In the virality group, the developer should be tracking how often any viral invitation mechanics are utilized by users, which is a good proxy for delight – if a user is willing to vouch for a game by inviting a friend to it, it’s a good bet that the user finds the game fun. The developer should also track a rough k-factor metric by evaluating non-paid user base growth as a function of virality. K-factor is an important concept to understand when the game is ready for hard launch because it can be used to estimate total return on a launch marketing budget.

The monetization metrics group should track high-level revenue benchmarks such as average revenue per daily active user (ARPDAU), average revenue per user (ARPU), and average revenue per paying user (ARPPU) as well as the distributions of the purchasable catalogue: first purchases by users, most common purchases, and the proportion of total revenue that each item in the catalogue represents.

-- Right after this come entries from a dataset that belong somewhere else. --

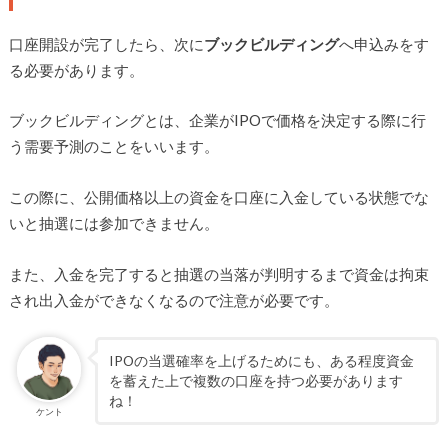
口座開設が完了したら、次に
ブックビルディング
へ申込みをす
る必要があります。
ブックビルディングとは、企業がIPOで価格を決定する際に行
う需要予測のことをいいます。
この際に、公開価格以上の資金を口座に入金している状態でな
いと抽選には参加できません。
また、入金を完了すると抽選の当落が判明するまで資金は拘束
され出入金ができなくなるので注意が必要です。
IPOの当選確率を上げるためにも、ある程度資金
を蓄えた上で複数の口座を持つ必要があります
ね！
ケント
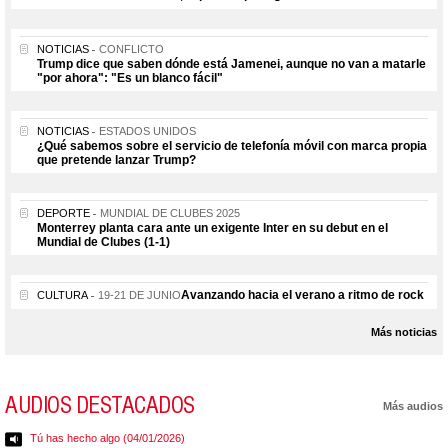
NOTICIAS
CONFLICTO
Trump dice que saben dónde está Jamenei, aunque no van a matarle
"por ahora": "Es un blanco fácil"
NOTICIAS
ESTADOS UNIDOS
¿Qué sabemos sobre el servicio de telefonía móvil con marca propia
que pretende lanzar Trump?
DEPORTE
MUNDIAL DE CLUBES 2025
Monterrey planta cara ante un exigente Inter en su debut en el
Mundial de Clubes (1-1)
Avanzando hacia el verano a ritmo de rock
CULTURA
19-21 DE JUNIO
Más noticias
AUDIOS DESTACADOS
Más audios
Tú has hecho algo (04/01/2026)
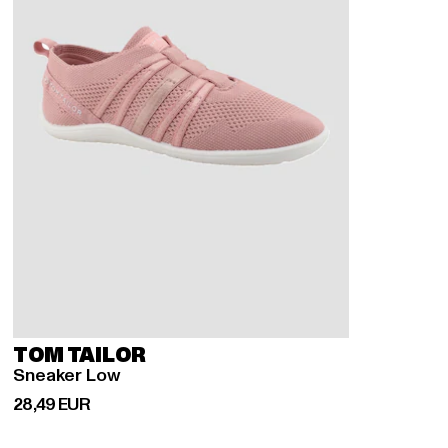
TOM TAILOR
Sneaker Low
Ajankohtainen hinta: 28,49 EUR
28,49 EUR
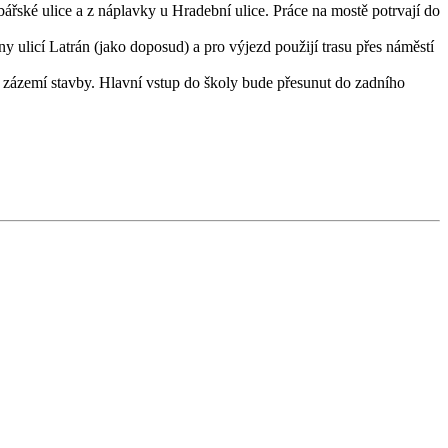
řské ulice a z náplavky u Hradební ulice. Práce na mostě potrvají do
 ulicí Latrán (jako doposud) a pro výjezd použijí trasu přes náměstí
í zázemí stavby. Hlavní vstup do školy bude přesunut do zadního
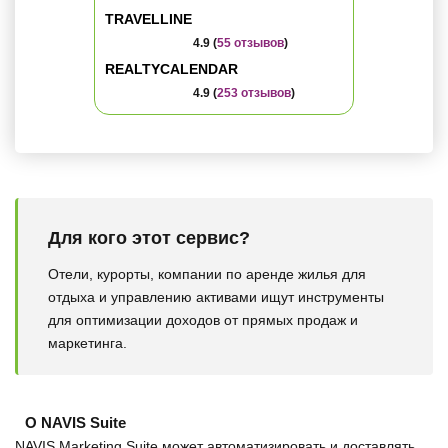
TRAVELLINE
4.9 (
55 отзывов
)
REALTYCALENDAR
4.9 (
253 отзывов
)
Для кого этот сервис?
Отели, курорты, компании по аренде жилья для
отдыха и управлению активами ищут инструменты
для оптимизации доходов от прямых продаж и
маркетинга.
О NAVIS Suite
NAVIS Marketing Suite может автоматизировать и доставлять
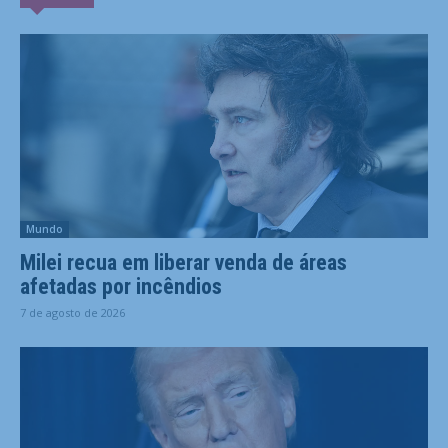
Mundo
Milei recua em liberar venda de áreas
afetadas por incêndios
7 de agosto de 2026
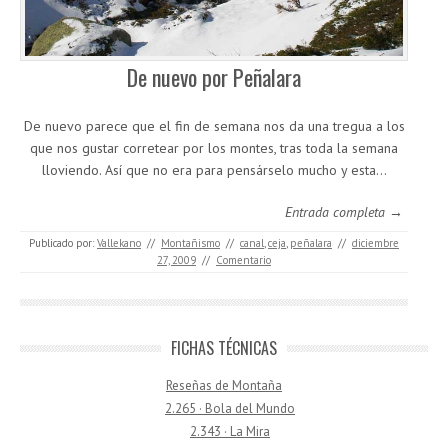
De nuevo por Peñalara
De nuevo parece que el fin de semana nos da una tregua a los
que nos gustar corretear por los montes, tras toda la semana
lloviendo. Así que no era para pensárselo mucho y esta…
Entrada completa →
Publicado por:
Vallekano
//
Montañismo
//
canal
,
ceja
,
peñalara
//
diciembre
27, 2009
//
Comentario
FICHAS TÉCNICAS
Reseñas de Montaña
2.265 · Bola del Mundo
2.343 · La Mira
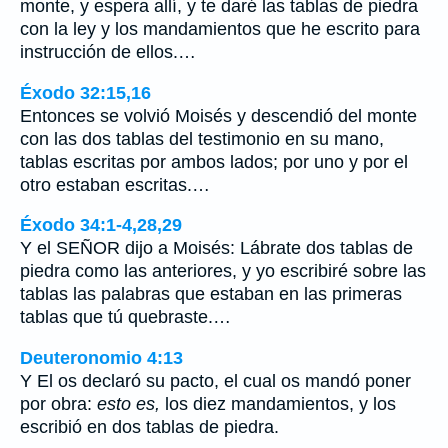
monte, y espera allí, y te daré las tablas de piedra
con la ley y los mandamientos que he escrito para
instrucción de ellos.…
Éxodo 32:15,16
Entonces se volvió Moisés y descendió del monte
con las dos tablas del testimonio en su mano,
tablas escritas por ambos lados; por uno y por el
otro estaban escritas.…
Éxodo 34:1-4,28,29
Y el SEÑOR dijo a Moisés: Lábrate dos tablas de
piedra como las anteriores, y yo escribiré sobre las
tablas las palabras que estaban en las primeras
tablas que tú quebraste.…
Deuteronomio 4:13
Y El os declaró su pacto, el cual os mandó poner
por obra:
esto es,
los diez mandamientos, y los
escribió en dos tablas de piedra.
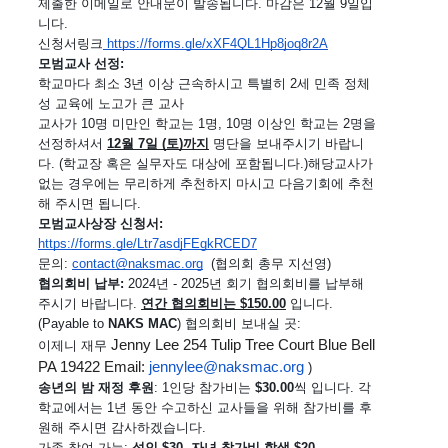
제출한 이메일로 안내문이 발송됩니다. 마감은 12월 9일입
니다. 
신청서링크
 https://forms.gle/xXF4QL1Hp8joq8r2A
모범교사 선정:
학교마다 최소 3년 이상 근속하시고 특별히 2세 민족 정체
성 교육에 노고가 큰 교사
교사가 10명 미만인 학교는 1명, 10명 이상인 학교는 2명을 
선정하셔서 
12월 7일 (토)까지
 명단을 보내주시기 바랍니
다. (학교장 혹은 실무자도 대상에 포함됩니다.)해당교사가 
없는 경우에는 무리하게 추천하지 마시고 다음기회에 추천
해 주시면 됩니다. 
모범교사상장 신청서: 
https://forms.gle/Ltr7asdjFEgkRCED7
문의: 
contact@naksmac.org
  (협의회 총무 지선영)
협의회비 납부:
 2024년 - 2025년 회기 협의회비를 납부해 
주시기 바랍니다. 
연간 협의회비는 $150.00
 입니다. 
(Payable to 
NAKS MAC
) 협의회비 보내실 곳: 
Jenny Lee 254 Tulip Tree Court Blue Bell 
이제니 재무 
PA 19422 Email: 
jennylee@naksmac.org
 )
송년의 밤 재정 후원
: 1인당 참가비는 
$30.00
씩 입니다. 각 
학교에서는 1년 동안 수고하신 교사들을 위해 참가비를 후
원해 주시면 감사하겠습니다. 
가족 참여 가능: 
성인 $30, 자녀 참가비 학생 $20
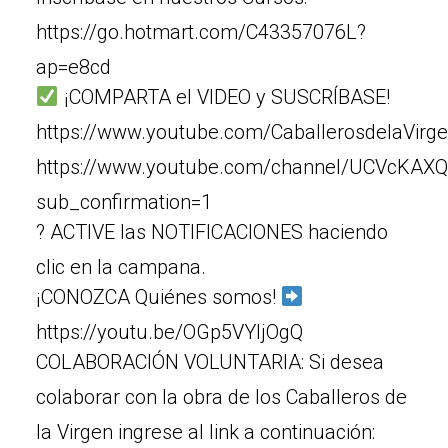
https://go.hotmart.com/C43357076L?
ap=e8cd
¡COMPARTA el VIDEO y SUSCRÍBASE!
https://www.youtube.com/CaballerosdelaVirg
https://www.youtube.com/channel/UCVcKAX
sub_confirmation=1
? ACTIVE las NOTIFICACIONES haciendo
clic en la campana.
¡CONOZCA Quiénes somos!
https://youtu.be/OGp5VYljOgQ
COLABORACIÓN VOLUNTARIA: Si desea
colaborar con la obra de los Caballeros de
la Virgen ingrese al link a continuación:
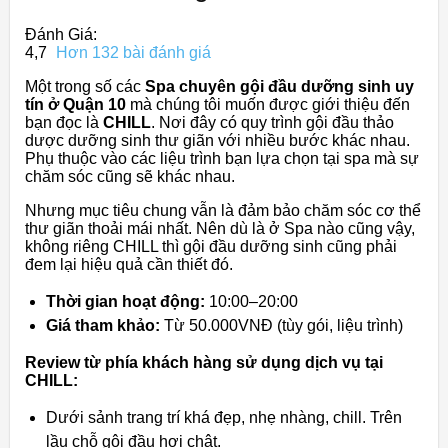
Đánh Giá:
4,7
Hơn 132 bài đánh giá
Một trong số các
Spa chuyên gội đầu dưỡng sinh uy
tín ở Quận 10
mà chúng tôi muốn được giới thiệu đến
bạn đọc là
CHILL
. Nơi đây có quy trình gội đầu thảo
dược dưỡng sinh thư giãn với nhiều bước khác nhau.
Phụ thuộc vào các liệu trình bạn lựa chọn tại spa mà sự
chăm sóc cũng sẽ khác nhau.
Nhưng mục tiêu chung vẫn là đảm bảo chăm sóc cơ thể
thư giãn thoải mái nhất. Nên dù là ở Spa nào cũng vậy,
không riêng CHILL thì gội đầu dưỡng sinh cũng phải
đem lại hiệu quả cần thiết đó.
Thời gian hoạt động:
10:00–20:00
Giá tham khảo:
Từ 50.000VNĐ (tùy gói, liệu trình)
Review từ phía khách hàng sử dụng dịch vụ tại
CHILL:
Dưới sảnh trang trí khá đẹp, nhẹ nhàng, chill. Trên
lầu chỗ gội đầu hơi chật.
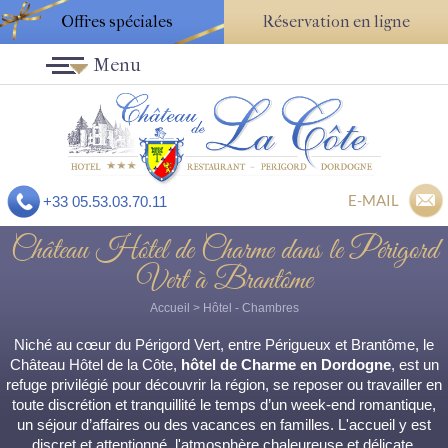
Offres spéciales
Réservation en ligne
Menu
E-MAIL
+33 05.53.03.70.11
Château Hôtel de Charme dans le Périgord
Vert à Brantôme
Accueil
>
Hôtel
- Chambres
Niché au cœur du Périgord Vert, entre Périgueux et Brantôme, le
Château Hôtel de la Côte,
hôtel de Charme en Dordogne
, est un
refuge privilégié pour découvrir la région, se reposer ou travailler en
toute discrétion et tranquillité le temps d’un week-end romantique,
un séjour d’affaires ou des vacances en familles. L'accueil y est
discret et attentionné, l'atmosphère chaleureuse et délicate.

By focusing closely on a baseline set of metrics in soft launch, a game developer can sidestep many potential land mines faced in hard launch with products that haven’t been thoroughly vetted by users. Free-to-play is heavily dependent on data-driven decision making and quick product iterations: by guiding development with the minimum viable metrics in the soft launch, a developer illuminates many of the unknowns that plague games released to the global market before they have been subjected to the crucible of App Store scrutiny.